Одинокий, неприкаянный мальчишка. Я слышу, как он часто дышит, вижу поникшие плечи и уже собираюсь вытянуть руку, чтобы притянуть и этого ребёнка к себе, когда из-за высоких зарослей чертополоха показываются Лина с Германом.
— Мам! — шмыгает он носом, со всех ног бросаясь к Соколовской.
Она падает на колени, ловит худощавое тело сына в объятия.
— Я здесь милый, — шепчет успокаивающе. — Всё хорошо.
Рядом присаживается мой запыхавшийся шеф.
— Поедем домой? — Костя через плечо своей мамы умоляюще смотрит на Германа.
Тот присаживается рядом и, приобнимая Лину, ласково ерошит тёмную макушку.

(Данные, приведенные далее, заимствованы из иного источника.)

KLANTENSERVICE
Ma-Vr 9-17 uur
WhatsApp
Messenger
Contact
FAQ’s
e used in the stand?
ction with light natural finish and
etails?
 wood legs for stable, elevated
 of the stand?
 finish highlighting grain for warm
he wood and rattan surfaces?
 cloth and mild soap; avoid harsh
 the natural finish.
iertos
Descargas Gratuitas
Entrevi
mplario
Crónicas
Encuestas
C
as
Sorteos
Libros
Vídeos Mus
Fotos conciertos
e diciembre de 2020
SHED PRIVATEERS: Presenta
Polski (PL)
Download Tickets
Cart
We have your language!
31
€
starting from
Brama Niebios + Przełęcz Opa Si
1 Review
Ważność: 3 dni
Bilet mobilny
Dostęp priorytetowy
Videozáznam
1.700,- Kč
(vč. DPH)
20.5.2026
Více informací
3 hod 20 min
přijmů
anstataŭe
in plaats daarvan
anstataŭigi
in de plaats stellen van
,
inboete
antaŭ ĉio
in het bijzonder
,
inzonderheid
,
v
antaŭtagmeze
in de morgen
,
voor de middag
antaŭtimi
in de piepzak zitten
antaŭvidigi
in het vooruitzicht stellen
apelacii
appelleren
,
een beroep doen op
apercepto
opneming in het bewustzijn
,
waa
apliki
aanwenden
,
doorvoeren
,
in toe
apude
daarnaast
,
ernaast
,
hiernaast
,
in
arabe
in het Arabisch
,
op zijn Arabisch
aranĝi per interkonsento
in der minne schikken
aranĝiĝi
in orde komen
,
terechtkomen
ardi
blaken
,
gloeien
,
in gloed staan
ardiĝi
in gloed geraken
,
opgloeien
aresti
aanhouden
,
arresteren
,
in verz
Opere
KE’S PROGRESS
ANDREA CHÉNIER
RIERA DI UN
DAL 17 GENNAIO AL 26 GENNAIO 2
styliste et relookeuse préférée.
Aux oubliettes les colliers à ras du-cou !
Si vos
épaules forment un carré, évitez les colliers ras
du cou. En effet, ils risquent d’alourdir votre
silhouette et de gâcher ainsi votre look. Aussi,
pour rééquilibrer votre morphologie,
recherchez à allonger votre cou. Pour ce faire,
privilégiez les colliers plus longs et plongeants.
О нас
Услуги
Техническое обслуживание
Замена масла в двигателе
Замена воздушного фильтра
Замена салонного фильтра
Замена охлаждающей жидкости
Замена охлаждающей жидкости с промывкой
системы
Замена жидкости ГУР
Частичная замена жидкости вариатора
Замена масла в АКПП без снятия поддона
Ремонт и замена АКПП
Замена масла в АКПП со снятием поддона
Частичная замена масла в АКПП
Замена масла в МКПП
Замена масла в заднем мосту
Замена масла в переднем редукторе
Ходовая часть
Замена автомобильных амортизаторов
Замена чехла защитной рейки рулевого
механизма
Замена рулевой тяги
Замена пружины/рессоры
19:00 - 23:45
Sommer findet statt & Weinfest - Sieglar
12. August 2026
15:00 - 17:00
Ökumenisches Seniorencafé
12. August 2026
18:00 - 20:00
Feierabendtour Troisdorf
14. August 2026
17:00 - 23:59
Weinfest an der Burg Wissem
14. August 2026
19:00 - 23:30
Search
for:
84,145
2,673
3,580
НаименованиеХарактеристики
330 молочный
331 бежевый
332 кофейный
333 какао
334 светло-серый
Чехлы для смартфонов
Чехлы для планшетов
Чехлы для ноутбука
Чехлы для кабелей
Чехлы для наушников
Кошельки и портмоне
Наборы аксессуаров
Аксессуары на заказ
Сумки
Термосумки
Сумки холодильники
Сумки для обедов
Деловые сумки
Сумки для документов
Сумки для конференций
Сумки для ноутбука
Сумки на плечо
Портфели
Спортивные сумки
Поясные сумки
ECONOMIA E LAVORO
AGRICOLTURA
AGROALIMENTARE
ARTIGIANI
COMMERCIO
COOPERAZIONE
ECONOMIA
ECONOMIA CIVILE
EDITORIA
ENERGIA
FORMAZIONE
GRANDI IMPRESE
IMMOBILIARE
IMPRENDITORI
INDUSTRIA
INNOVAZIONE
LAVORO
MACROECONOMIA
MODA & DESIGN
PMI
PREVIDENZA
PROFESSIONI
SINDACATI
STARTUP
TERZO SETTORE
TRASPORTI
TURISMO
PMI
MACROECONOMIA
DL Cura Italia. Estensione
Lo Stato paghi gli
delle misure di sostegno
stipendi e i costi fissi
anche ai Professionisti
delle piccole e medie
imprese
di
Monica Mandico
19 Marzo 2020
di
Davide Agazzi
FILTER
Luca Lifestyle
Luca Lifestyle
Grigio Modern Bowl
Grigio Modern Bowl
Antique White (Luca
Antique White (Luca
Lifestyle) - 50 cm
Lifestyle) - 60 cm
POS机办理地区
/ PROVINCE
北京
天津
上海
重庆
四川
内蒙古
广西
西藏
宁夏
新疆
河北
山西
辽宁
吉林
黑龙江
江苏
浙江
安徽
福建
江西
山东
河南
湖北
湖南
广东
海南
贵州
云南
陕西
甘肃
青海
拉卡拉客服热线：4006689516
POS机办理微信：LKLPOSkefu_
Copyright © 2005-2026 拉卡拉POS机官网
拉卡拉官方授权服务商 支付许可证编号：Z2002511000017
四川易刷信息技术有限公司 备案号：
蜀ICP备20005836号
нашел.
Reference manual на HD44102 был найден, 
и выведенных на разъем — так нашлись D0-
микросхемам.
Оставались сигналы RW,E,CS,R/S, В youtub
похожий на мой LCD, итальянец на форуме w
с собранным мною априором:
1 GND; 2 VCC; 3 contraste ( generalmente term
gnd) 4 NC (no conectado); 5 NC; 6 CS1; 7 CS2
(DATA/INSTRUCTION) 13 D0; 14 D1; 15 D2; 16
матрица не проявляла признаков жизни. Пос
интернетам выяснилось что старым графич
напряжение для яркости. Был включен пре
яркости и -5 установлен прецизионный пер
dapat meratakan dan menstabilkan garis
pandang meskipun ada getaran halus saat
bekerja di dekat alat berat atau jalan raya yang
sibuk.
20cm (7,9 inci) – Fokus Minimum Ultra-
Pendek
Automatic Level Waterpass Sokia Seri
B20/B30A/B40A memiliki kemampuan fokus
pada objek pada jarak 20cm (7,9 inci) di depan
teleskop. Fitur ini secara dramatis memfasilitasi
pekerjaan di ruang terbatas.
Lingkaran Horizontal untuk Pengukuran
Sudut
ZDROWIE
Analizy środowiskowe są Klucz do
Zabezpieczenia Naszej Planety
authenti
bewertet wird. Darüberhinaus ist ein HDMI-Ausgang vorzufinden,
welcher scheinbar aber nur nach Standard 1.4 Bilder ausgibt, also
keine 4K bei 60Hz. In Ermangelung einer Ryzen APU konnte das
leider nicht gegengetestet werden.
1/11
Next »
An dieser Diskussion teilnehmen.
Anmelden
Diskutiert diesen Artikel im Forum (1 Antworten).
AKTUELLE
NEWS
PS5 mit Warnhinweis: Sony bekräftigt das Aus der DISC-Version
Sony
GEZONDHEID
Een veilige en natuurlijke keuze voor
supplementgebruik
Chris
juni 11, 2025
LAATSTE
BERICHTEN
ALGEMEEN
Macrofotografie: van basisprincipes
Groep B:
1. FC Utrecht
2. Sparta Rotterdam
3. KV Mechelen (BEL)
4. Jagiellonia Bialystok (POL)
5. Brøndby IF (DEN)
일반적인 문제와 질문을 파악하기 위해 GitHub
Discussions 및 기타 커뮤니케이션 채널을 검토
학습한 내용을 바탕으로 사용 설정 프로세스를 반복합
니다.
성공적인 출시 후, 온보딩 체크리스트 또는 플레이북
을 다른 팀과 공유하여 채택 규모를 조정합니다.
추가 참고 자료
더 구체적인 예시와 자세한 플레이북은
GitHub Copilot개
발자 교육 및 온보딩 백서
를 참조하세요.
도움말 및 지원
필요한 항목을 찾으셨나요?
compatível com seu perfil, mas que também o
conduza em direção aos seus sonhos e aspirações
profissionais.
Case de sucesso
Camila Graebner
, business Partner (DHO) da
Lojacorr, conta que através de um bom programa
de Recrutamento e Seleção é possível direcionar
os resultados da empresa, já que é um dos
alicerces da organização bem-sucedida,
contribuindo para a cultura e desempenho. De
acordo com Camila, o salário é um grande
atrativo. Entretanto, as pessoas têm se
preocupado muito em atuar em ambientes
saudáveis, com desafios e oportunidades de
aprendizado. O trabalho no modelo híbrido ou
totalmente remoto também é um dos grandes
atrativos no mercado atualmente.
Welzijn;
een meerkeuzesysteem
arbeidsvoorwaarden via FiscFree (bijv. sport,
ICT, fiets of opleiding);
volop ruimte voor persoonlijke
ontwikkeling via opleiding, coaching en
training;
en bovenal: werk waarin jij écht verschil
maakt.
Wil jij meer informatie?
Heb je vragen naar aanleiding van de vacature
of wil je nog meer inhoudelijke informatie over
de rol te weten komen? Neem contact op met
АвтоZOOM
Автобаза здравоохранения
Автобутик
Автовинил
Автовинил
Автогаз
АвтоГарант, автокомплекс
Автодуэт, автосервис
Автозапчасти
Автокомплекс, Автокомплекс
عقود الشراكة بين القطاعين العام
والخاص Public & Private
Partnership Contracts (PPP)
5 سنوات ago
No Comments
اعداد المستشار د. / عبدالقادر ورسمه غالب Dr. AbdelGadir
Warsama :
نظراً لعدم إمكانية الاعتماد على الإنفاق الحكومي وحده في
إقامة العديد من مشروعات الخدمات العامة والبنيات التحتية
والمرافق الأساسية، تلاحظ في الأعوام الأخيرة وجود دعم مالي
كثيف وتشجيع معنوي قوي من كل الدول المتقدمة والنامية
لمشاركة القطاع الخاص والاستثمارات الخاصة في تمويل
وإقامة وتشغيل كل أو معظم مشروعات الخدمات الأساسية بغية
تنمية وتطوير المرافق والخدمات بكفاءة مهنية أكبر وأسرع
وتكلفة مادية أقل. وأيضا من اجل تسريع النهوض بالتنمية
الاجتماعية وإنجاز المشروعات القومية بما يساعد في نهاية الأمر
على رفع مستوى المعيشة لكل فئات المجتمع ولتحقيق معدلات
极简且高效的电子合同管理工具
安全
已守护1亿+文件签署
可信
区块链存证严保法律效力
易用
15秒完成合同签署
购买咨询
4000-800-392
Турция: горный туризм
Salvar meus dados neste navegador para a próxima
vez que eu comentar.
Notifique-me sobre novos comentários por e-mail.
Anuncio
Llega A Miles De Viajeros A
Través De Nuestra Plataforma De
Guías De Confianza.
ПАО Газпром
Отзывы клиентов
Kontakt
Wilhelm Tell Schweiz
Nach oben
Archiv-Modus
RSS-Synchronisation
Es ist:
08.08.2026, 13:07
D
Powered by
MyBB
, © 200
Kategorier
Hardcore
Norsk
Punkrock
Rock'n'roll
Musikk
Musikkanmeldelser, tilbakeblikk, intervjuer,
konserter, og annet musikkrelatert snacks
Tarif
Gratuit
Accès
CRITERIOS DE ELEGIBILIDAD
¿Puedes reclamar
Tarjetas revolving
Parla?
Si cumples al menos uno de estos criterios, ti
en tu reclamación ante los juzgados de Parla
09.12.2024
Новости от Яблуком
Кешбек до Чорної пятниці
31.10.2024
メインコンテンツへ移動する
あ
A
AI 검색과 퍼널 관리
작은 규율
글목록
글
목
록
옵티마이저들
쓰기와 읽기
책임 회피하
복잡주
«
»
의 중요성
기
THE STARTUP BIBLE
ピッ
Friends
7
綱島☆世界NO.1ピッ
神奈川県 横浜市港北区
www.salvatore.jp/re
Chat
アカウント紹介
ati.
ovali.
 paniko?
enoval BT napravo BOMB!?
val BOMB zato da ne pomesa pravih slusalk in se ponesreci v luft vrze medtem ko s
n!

Впервые в жизни вижу шефа таким. В его глазах забота, страх, уязвимость.
— Всё, что захочешь, приятель. Только не пугай нас с мамой так больше, хорошо?
— Макс, я поеду с ними?
Переплетаю наши с Мари пальцы в крепкий замок, не в силах заставить себя отпустить их.
— Конечно. — Нехотя поднимаюсь на ноги. — Я поеду следом.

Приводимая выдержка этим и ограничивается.